Zuckerrohr in Brasilien: Arbeitsbedingungen wie zu Zeiten der Sklaverei
Anders als der Sojaanbau schafft die Produktion von Zuckerrohr Arbeitskräfte. Aber was für welche! In Brasilien werden Tausende Habenichts aus dem hungernden Nordosten als Zuckerrohrschneider rekrutiert und in die endlosen Felder Sao Paolos zur Ernte geschickt. War das Tagessoll vor 30 Jahren noch bei 3 Tonnen, ist es heute vielerorts bei 12 Tonnen. Es werden Rekordleistungen von bis zu 20 Tonnen pro Tag reportiert. Dass dies nur die kräftigsten Männer in den Zwanzigern schaffen, ist offensichtlich. Oft wird ein Teil ihres Lohnes in Crack bezahlt, dem hochgiftigen und abhängig machenden Derivat aus der Kokainproduktion. Vor der Ernte werden die Felder zur Abreifung mit dem Herbizid 2,4 D besprüht, Bestandteil des im Vietnamkrieg eingesetzten Agent Orange. Danach werden die Felder abgebrannt, was dioxinhaltige Wolken entstehen lässt und Atemwegserkrankungen epidemischen Ausmasses in den betroffenen Gebieten verursacht.

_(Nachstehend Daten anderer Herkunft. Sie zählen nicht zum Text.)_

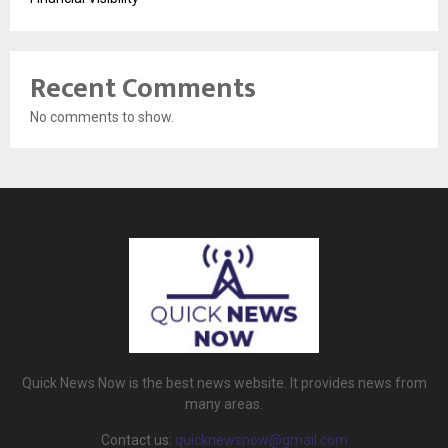
Recent Comments
No comments to show.
Quick News Now is the best news website. It provides news from
many areas.
Contact us:
quicknewsnow@gmail.com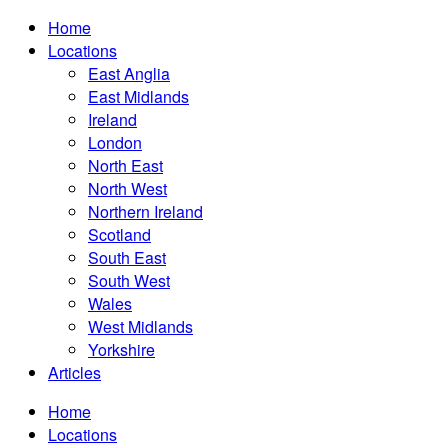
Home
Locations
East Anglia
East Midlands
Ireland
London
North East
North West
Northern Ireland
Scotland
South East
South West
Wales
West Midlands
Yorkshire
Articles
Home
Locations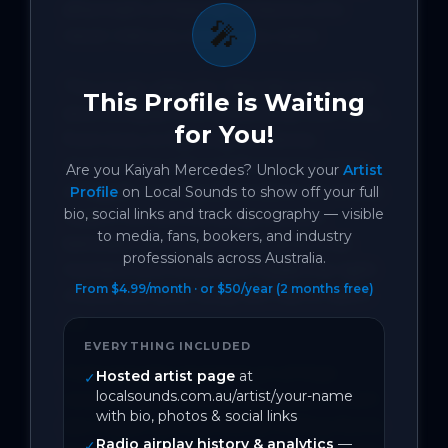
aftermath of leaving someone who 
🎤
never met you where you were.

The music video for ‘Miss Me’ traces the 
This Profile is Waiting
slow collapse of a relationship over time, 
for You!
from love, to fighting, to silence. 
Centred around a performance scene 
Are you
Kaiyah Mercedes
? Unlock your
Artist
of Kaiyah running alone down an empty 
Profile
on Local Sounds to show off your full
bio, social links and track discography — visible
road, it mirrors the song’s tension 
to media, fans, bookers, and industry
between self-respect and grief, that 
professionals across Australia.
moment you know you made the right 
From $4.99/month · or $50/year (2 months free)
choice, but your body still has to catch 
up.

EVERYTHING INCLUDED
Following the momentum of their 
Hosted artist page
at
✓
localsounds.com.au/artist/your-name
recent single ‘3 Month Blackout’, which 
with bio, photos & social links
saw Kaiyah spotlighted by Rolling Stone 
Radio airplay history & analytics
—
✓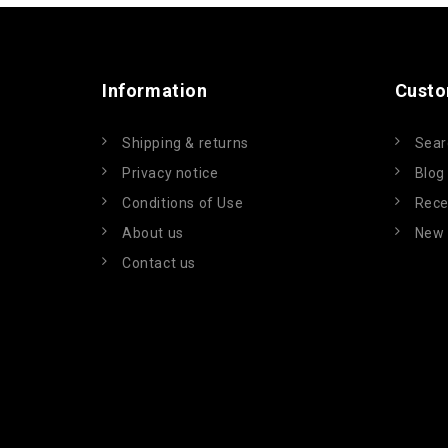
Information
Custo
Shipping & returns
Sear
Privacy notice
Blog
Conditions of Use
Rece
About us
New 
Contact us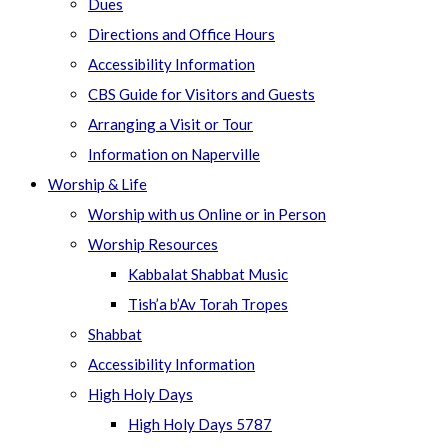
Dues
Directions and Office Hours
Accessibility Information
CBS Guide for Visitors and Guests
Arranging a Visit or Tour
Information on Naperville
Worship & Life
Worship with us Online or in Person
Worship Resources
Kabbalat Shabbat Music
Tish’a b’Av Torah Tropes
Shabbat
Accessibility Information
High Holy Days
High Holy Days 5787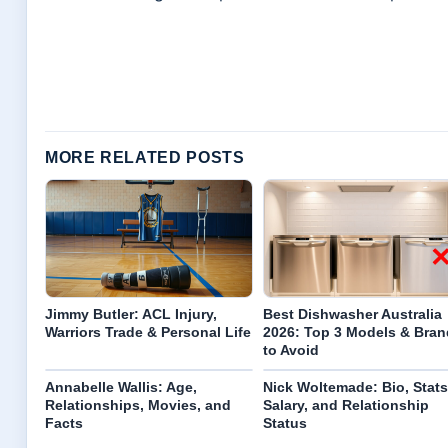
MORE RELATED POSTS
Jimmy Butler: ACL Injury,
Best Dishwasher Australia
Warriors Trade & Personal Life
2026: Top 3 Models & Bran
to Avoid
Annabelle Wallis: Age,
Nick Woltemade: Bio, Stats
Relationships, Movies, and
Salary, and Relationship
Facts
Status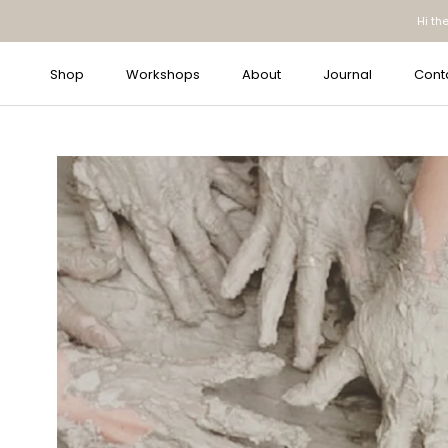
Skip
Hi th
to
content
Shop
Workshops
About
Journal
Cont
Journal
Cont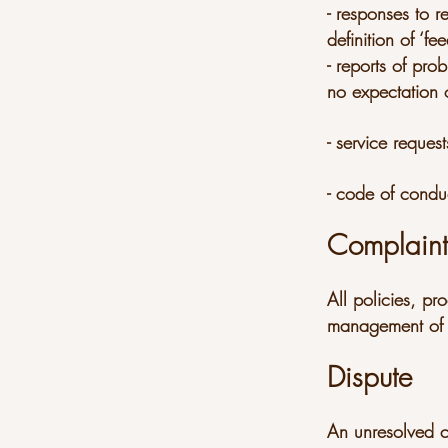
- responses to r
definition of ‘f
- reports of pr
no expectation o
- service request
- code of condu
Complain
All policies, pr
management of 
Dispute
An unresolved co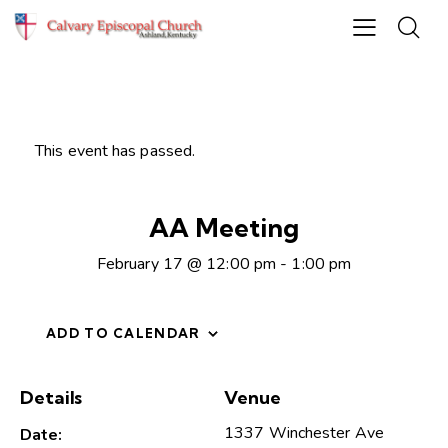
This event has passed.
AA Meeting
February 17 @ 12:00 pm
-
1:00 pm
ADD TO CALENDAR
Details
Venue
1337 Winchester Ave
Date: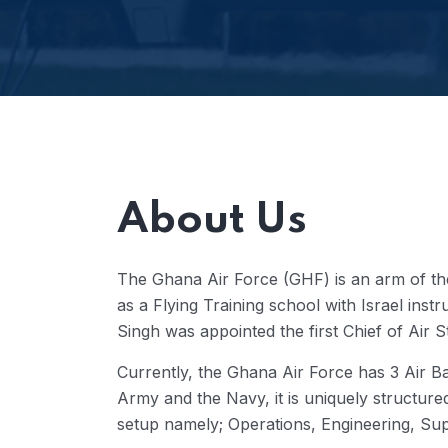
About Us
The Ghana Air Force (GHF) is an arm of t
as a Flying Training school with Israel i
Singh was appointed the first Chief of Air 
Currently, the Ghana Air Force has 3 Air Ba
Army and the Navy, it is uniquely structur
setup namely; Operations, Engineering, Sup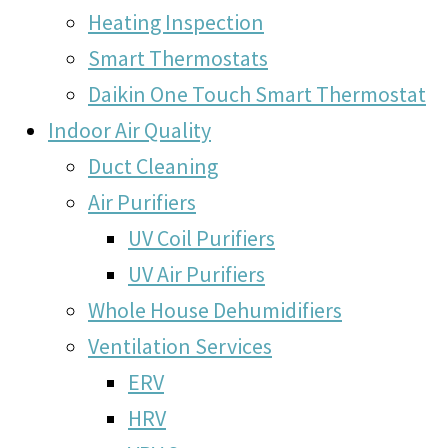
Heating Inspection
Smart Thermostats
Daikin One Touch Smart Thermostat
Indoor Air Quality
Duct Cleaning
Air Purifiers
UV Coil Purifiers
UV Air Purifiers
Whole House Dehumidifiers
Ventilation Services
ERV
HRV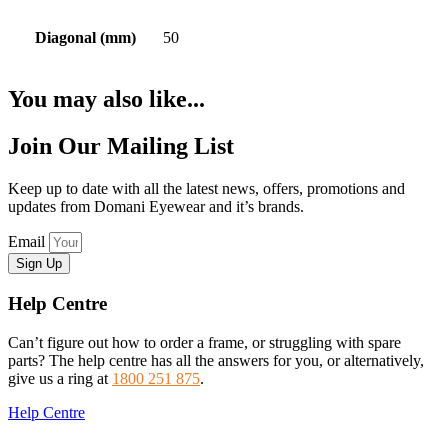
Diagonal (mm)
50
You may also like...
Join Our Mailing List
Keep up to date with all the latest news, offers, promotions and
updates from Domani Eyewear and it’s brands.
Email
Sign Up
Help Centre
Can’t figure out how to order a frame, or struggling with spare
parts? The help centre has all the answers for you, or alternatively,
give us a ring at
1800 251 875
.
Help Centre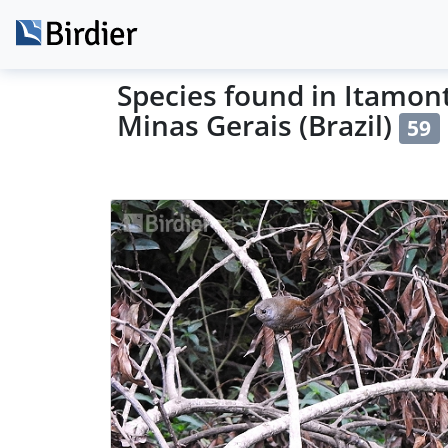
Species found in Itamont
Minas Gerais (Brazil)
59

Joao Pedro Stedile, der führende Kopf der brasilianischen Landlosenbewegung MST, pflegt immer folgendes Beispiel zu bringen, wenn es um die sozialen Folgen der Zuckermonokulturen geht: „Die Gemeinde Ribeirao Preto im Zentrum Sao Paolos wird wegen seines hohen technologischen Standes in der Zuckerproduktion als brasilianisches Kalifornien betrachtet. Vor 30 Jahren produzierte diese Stadt noch Lebensmittel jeglichen Typs, es gab eine grosse Bauernschaft im Landesinnern und tatsächlich war es eine wohlhabende Region mit ausgeglichener Einkommensverteilung. Heute ist sie ein unendliches Zuckerrohrfeld mit 30 Fabriken, die das ganze Land kontrollieren. Von einer halben Million EinwohnerInnen leben über 100.000 in den Elendsvierteln. Es gibt 3813 Gefängnisinsassen, während in der ganzen Region noch 2412 Personen von der Landwirtschaft leben (inklusive Kinder). Das ist das Gesellschaftsmodell der Zuckermonokultur. Es gibt mehr Leute im Gefängnis als in der Landwirtschaft!“
Kolumbien: Oelpalmen für Paramilitärs
In Kolumbien wachsen die Anbauflächen der Oelpalme auf Kosten des Urwaldes rasant. Im Rahmen der Entwaffnung und „Befriedung“ der paramilitärischen Banden, die Tausende von Bauern und Bäuerinnen als vermeintliche Guerillas brutal ermordeten, verteilt die Regierung Land an ehemalige Paramilitärs und befreundete Unternehmer. In Kolumbien wurden vier Millionen Menschen von ihrem Land vertrieben und in interne Flüchtlinge verwandelt. Doch legal gehört das Land ihnen. Nach wie vor haben sie die kollektiven Landtitel und eine entschlossene Minderheit unter ihnen organisiert mit dem Schutz von Menschenrechtsorganisationen und Entscheiden internationaler Gerichte ihre Rückkehr. Doch auf ihrem Land haben sich grosse Unternehmen angesiedelt und die ehemaligen Paramilitärs werden als Aufpasser in den Plantagen eingesetzt. Der Paramilitärkommandant „Rodrigo“ erklärte am 1. September 2003 gegenüber der Zeitung „El Tiempo“, dass „die Palmölprojekte vor Blut, Elend und Korruption triefen. Die Art, wie die Ländereien und das angeblich aus Agrarkrediten stammende Geld angeeignet wurden, sind Bestandteil einer Geldwäscherkette des Drogenhandels aus Strohmännertum, gewaltsamer Vertreibung, Tod und Gewalt“. Dennoch fällten zurückkehrende Familien unter internationalem Schutz Anfang August in Curvarado 45 Hektar Oelpalmen und säten auf den befreiten Flächen Mais und Bohnen für den Eigenkonsum.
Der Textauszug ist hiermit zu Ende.